Periodic Reporting for period 2 - FluxWIN (The role of non-growing season processes in the methane and nitrous oxide budgets in pristine northern ecosystems)
Période du rapport: 2021-10-01 au 2023-03-31
The FluxWIN project addresses the measurement gap for winter, spring and fall CO2, CH4, and N2O measurements that was earlier noted for pristine Arctic and boreal ecosystems. Non-growing season CH4 emissions can account for 10-100% of annual CH4 flux, while next to nothing is known about emissions of N2O during this period. Process-based models miss non-growing season emissions of CH4, underestimating them by 67% and annual emissions by 25%. To develop new baseline measurements of the annual exchange for the three major greenhouse gases, the FluxWIN project installed a new automated flux chamber measurement system at a pristine bog and upland forest site in boreal Finland (see picture; https://www.awi.de/en/science/geosciences/permafrost-research/research-focus/permafrost-region-greenhouse-gases.html ) consisting of 12 chambers, 9 transparent and 3 opaque. We are measuring greenhouse gas fluxes and other key environmental data year-round since 2021. This comprehensively equipped field site offers great opportunities for testing new sensors and methods in a controlled and well-studied system with a reliable environmental reference baseline.
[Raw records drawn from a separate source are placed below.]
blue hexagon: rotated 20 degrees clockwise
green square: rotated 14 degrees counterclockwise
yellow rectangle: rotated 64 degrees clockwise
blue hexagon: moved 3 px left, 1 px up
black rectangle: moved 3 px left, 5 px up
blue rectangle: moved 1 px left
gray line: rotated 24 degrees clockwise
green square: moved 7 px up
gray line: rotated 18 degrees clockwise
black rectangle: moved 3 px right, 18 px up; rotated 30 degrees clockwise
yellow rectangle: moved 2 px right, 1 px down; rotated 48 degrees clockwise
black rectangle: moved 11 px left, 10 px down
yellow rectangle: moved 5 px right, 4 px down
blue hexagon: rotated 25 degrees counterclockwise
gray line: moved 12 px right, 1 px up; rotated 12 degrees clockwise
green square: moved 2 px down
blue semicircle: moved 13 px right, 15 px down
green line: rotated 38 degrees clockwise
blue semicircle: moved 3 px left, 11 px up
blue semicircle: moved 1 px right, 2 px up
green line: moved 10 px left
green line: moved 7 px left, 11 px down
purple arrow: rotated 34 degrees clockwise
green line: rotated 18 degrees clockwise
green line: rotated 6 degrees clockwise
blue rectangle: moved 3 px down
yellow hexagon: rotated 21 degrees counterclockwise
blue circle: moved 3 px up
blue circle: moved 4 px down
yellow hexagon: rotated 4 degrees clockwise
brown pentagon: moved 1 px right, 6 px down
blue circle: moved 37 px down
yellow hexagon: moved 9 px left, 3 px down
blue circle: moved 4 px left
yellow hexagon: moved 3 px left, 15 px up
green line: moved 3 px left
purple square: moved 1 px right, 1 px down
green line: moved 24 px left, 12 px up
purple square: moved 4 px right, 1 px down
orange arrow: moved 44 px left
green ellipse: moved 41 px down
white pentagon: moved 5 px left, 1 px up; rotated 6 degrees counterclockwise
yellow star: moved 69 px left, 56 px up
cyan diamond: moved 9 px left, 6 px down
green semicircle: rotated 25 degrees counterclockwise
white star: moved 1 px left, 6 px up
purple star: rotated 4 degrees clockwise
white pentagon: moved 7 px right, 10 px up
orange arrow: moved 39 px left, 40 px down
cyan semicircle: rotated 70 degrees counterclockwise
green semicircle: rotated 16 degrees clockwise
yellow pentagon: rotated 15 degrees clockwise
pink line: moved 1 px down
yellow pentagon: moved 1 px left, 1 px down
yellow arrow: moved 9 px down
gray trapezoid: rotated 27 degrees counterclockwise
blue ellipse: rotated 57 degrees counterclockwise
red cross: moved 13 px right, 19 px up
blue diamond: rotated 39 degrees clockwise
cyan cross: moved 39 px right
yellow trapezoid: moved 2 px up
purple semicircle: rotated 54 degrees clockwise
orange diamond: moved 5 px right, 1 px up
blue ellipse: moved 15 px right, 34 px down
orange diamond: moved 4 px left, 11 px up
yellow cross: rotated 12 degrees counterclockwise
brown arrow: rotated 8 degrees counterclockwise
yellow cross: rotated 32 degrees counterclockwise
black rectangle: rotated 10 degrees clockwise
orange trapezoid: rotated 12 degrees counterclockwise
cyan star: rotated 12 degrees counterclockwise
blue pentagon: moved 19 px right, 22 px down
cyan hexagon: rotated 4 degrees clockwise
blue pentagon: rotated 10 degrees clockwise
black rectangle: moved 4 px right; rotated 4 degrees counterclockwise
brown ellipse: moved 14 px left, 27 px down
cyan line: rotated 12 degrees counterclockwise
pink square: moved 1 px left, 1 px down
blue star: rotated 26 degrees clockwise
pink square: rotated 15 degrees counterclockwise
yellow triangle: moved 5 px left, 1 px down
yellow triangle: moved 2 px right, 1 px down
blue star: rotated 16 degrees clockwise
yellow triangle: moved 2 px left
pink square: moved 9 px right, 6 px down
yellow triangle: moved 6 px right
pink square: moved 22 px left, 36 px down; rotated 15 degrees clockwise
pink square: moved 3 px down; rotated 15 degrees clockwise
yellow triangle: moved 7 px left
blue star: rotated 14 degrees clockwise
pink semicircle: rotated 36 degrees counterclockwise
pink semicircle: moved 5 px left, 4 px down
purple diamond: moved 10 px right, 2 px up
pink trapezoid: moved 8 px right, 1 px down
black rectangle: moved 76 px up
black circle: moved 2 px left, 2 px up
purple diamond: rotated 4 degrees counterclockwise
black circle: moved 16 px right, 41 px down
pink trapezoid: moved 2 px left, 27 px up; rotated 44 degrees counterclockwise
To understand what key biogeochemical processes differ between the growing season and the rest of the year, we are using complementary field measurements, laboratory experiments, data synthesis and process-based modelling. The field measurement results from our site in boreal Finland have shown that freeze-thaw dynamics in the spring and fall can affect the measured fluxes. The laboratory results and data synthesis have quantified rates of methane and CO2 production at low temperatures for not only the FluxWIN sites but also for permafrost sites in Siberia. This illustrates whether process rates in the permafrost ecosystems are similar to other ecosystems. This comparison to permafrost-affected ecosystems is of particular interest since permafrost regions are very remote and it is therefore difficult to maintain an automated chamber system for accurate annual GHG budgets. The process-based modelling approach allows us to extrapolate our measurements both over longer time periods (2011-2021) and over broader spatial scales. The overall impact is to shift the paradigm from “nothing happens outside of the growing season” to “capturing non-growing season processes is key to understanding ecosystem dynamics.” Ultimately, results will provide novel insights into greenhouse gas budgets and transform our understanding of fundamental earth system dynamics.
The FluxWIN project team has completed eight expeditions to Finland for site setup, measurement, and sample collection. All together, we have more than one full year of additional experimental-based measurements that will let us test for seasonal differences in the rates of CH4 production, oxidation, and transport. We conducted four laboratory experiments to test key process rates at low temperatures with samples from our main field sites as well as other permafrost sites across the pan-Arctic. These two project parts have provided significant training opportunities for students in both field and laboratory methods, resulting in 3 completed Masters Theses with several more in progress. We have also made progress on the modelling work package in order to test hypotheses of the processes controlling growing and non-growing season CH4 fluxes. We have the preliminary modelling results for the period 2011-2022 and are working on model calibration and evaluation using independent datasets from project collaborators. In addition, the FluxWIN project team work has resulted in 14 related peer-reviewed publications and 4 conference presentations related to polar regions biogeochemistry. Overall, progress is better than expected due to severe corona-related delays restricting project setup and travel to the field site that we encountered since the beginning of the project in 2020.